§ **Exercise aim**
From the data below, restate every line word for word.

§ **Saved data entries**
+---+

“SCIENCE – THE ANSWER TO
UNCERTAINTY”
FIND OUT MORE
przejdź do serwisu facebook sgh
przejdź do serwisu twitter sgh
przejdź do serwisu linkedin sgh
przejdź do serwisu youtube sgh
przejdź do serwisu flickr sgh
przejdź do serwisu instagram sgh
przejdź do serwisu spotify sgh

+---+

§ **Response area**
“SCIENCE – THE ANSWER TO
UNCERTAINTY”
FIND OUT MORE
przejdź do serwisu facebook sgh
przejdź do serwisu twitter sgh
przejdź do serwisu linkedin sgh
przejdź do serwisu youtube sgh
przejdź do serwisu flickr sgh
przejdź do serwisu instagram sgh
przejdź do serwisu spotify sgh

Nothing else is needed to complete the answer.